How to complete this task = From the data that follows, print exactly the lines starting at the one containing "In order to click on 347" and ending at the one containing "What do you see at coordinates (80, 1753)"; include both of them and nothing more.

Pixel coordinate grounding data
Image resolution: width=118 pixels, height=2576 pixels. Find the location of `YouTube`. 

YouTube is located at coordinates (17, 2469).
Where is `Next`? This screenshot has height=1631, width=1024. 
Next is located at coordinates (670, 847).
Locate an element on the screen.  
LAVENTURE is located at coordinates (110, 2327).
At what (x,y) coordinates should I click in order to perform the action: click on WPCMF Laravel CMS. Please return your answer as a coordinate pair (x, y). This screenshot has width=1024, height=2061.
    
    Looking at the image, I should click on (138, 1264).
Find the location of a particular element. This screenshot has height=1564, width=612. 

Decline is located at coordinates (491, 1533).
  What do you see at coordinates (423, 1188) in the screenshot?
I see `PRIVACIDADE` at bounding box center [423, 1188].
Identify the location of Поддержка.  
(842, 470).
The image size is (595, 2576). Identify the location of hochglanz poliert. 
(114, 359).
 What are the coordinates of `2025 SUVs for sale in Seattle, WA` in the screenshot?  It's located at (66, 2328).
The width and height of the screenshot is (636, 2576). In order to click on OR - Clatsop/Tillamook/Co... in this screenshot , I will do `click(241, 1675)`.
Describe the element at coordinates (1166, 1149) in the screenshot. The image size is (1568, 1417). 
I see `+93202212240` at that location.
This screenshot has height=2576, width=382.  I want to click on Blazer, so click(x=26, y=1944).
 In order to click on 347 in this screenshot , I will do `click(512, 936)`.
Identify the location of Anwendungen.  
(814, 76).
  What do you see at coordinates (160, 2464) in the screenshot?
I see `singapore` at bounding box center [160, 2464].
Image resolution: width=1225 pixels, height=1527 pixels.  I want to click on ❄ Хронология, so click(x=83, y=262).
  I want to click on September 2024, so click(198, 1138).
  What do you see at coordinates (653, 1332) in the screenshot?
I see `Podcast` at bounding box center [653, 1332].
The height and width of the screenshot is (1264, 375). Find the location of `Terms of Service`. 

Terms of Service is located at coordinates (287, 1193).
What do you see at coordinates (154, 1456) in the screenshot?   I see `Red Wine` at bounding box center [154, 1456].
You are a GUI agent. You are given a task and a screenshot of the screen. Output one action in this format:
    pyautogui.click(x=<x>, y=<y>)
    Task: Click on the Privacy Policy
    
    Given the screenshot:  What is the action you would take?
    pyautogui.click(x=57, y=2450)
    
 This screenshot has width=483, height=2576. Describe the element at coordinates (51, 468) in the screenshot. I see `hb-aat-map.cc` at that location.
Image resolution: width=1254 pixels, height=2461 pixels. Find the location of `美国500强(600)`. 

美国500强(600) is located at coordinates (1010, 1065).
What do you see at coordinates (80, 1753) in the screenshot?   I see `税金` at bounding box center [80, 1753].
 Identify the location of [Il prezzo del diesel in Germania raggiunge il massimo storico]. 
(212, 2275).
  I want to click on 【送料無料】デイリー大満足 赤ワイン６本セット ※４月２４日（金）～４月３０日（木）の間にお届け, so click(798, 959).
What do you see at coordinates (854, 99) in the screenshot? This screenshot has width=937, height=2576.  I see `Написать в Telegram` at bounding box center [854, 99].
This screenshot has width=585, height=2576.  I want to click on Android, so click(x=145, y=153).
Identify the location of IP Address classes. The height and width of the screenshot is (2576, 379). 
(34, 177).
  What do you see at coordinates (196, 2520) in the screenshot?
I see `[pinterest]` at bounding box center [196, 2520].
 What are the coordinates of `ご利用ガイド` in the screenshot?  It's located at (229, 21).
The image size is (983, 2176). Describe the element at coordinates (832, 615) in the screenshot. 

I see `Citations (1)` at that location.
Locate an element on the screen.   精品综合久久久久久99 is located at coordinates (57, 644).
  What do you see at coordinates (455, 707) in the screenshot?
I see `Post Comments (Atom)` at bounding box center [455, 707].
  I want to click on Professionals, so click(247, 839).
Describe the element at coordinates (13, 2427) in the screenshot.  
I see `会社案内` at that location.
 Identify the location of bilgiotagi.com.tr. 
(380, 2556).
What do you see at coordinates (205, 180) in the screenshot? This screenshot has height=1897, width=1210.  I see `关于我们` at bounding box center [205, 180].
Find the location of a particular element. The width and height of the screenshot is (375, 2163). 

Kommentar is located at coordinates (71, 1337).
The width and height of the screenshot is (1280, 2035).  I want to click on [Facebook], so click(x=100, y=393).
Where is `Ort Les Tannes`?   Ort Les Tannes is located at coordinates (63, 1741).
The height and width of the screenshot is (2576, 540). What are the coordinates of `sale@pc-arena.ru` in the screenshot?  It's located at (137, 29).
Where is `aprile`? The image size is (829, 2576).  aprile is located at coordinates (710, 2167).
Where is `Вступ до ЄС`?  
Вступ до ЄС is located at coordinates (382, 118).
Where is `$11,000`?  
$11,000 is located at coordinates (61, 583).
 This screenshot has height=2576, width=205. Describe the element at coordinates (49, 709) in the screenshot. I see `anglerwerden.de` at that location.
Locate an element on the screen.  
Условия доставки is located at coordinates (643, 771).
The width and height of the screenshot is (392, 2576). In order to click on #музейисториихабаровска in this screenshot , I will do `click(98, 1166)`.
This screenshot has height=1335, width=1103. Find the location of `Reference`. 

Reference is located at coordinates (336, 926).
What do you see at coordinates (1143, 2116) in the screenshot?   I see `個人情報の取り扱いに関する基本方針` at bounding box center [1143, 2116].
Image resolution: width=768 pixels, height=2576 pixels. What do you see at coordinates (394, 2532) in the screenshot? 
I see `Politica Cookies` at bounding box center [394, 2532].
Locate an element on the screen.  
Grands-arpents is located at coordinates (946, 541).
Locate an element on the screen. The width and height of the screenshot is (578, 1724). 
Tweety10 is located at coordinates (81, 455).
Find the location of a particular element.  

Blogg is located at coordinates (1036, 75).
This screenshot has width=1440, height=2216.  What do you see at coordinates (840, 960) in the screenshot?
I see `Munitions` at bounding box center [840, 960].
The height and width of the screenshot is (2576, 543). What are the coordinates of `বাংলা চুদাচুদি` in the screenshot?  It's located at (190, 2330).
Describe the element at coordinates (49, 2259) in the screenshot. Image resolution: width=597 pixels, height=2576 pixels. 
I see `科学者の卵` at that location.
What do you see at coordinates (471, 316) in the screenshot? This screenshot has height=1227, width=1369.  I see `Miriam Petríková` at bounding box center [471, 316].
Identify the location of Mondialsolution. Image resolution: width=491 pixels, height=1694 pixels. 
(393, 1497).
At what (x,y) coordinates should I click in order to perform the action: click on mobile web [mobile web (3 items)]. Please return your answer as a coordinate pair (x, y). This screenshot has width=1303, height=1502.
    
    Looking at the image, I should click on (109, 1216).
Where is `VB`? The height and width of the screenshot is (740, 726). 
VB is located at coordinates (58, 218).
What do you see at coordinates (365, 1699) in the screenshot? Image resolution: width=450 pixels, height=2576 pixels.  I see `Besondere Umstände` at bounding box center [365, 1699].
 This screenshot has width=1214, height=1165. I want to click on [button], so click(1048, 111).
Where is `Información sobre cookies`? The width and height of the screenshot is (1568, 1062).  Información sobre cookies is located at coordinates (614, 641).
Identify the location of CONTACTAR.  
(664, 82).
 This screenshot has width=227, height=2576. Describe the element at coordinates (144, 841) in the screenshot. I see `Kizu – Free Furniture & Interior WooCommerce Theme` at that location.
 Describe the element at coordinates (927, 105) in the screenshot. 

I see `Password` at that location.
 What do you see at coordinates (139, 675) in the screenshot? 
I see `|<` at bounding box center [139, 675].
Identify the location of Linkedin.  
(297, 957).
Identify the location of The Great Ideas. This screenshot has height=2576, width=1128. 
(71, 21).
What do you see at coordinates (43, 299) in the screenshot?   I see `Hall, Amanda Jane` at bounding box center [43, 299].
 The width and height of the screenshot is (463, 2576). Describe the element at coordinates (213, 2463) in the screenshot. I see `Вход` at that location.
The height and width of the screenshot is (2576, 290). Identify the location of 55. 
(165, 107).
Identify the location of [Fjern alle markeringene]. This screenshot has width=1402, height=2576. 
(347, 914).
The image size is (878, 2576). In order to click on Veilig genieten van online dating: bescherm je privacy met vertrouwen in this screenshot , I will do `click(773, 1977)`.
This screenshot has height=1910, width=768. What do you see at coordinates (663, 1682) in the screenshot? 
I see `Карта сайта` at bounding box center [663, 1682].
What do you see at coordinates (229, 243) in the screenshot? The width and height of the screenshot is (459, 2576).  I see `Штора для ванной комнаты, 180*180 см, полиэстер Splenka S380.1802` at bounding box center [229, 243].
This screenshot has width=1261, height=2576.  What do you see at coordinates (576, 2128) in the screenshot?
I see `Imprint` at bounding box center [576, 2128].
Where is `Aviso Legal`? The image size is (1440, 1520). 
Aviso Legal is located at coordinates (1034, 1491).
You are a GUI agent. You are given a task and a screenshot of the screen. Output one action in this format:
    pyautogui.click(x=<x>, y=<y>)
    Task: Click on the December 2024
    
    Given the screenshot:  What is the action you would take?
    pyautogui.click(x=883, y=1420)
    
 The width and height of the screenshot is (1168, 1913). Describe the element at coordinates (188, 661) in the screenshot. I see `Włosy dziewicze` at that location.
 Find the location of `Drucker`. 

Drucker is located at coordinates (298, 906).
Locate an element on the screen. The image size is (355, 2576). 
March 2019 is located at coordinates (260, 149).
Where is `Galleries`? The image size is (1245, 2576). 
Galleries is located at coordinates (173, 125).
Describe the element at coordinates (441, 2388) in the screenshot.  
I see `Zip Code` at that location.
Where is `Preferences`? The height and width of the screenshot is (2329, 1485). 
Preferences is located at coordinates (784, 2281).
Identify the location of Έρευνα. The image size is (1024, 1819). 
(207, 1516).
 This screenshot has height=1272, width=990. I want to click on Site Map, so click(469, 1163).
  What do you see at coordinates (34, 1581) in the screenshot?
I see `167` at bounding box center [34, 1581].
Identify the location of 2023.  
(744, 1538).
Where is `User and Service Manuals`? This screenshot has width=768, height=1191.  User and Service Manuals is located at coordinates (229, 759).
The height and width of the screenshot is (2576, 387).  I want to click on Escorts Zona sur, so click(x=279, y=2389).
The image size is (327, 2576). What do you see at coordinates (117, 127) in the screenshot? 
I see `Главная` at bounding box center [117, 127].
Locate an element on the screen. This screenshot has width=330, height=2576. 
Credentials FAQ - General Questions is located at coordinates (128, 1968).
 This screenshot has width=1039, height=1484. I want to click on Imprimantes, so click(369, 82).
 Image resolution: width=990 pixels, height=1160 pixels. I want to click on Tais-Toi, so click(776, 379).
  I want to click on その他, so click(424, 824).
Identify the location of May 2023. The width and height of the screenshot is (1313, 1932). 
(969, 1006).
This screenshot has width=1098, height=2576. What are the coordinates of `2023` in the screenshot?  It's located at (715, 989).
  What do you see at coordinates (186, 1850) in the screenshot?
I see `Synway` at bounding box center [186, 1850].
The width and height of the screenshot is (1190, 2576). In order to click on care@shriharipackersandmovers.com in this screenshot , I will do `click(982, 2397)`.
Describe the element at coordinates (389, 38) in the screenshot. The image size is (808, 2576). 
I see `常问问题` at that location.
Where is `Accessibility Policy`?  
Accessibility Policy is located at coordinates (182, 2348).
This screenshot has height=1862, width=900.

Solution to the exercise =
 In order to click on 347 in this screenshot , I will do `click(512, 936)`.
Identify the location of Anwendungen.  
(814, 76).
  What do you see at coordinates (160, 2464) in the screenshot?
I see `singapore` at bounding box center [160, 2464].
Image resolution: width=1225 pixels, height=1527 pixels.  I want to click on ❄ Хронология, so click(x=83, y=262).
  I want to click on September 2024, so click(198, 1138).
  What do you see at coordinates (653, 1332) in the screenshot?
I see `Podcast` at bounding box center [653, 1332].
The height and width of the screenshot is (1264, 375). Find the location of `Terms of Service`. 

Terms of Service is located at coordinates (287, 1193).
What do you see at coordinates (154, 1456) in the screenshot?   I see `Red Wine` at bounding box center [154, 1456].
You are a GUI agent. You are given a task and a screenshot of the screen. Output one action in this format:
    pyautogui.click(x=<x>, y=<y>)
    Task: Click on the Privacy Policy
    
    Given the screenshot:  What is the action you would take?
    pyautogui.click(x=57, y=2450)
    
 This screenshot has width=483, height=2576. Describe the element at coordinates (51, 468) in the screenshot. I see `hb-aat-map.cc` at that location.
Image resolution: width=1254 pixels, height=2461 pixels. Find the location of `美国500强(600)`. 

美国500强(600) is located at coordinates (1010, 1065).
What do you see at coordinates (80, 1753) in the screenshot?   I see `税金` at bounding box center [80, 1753].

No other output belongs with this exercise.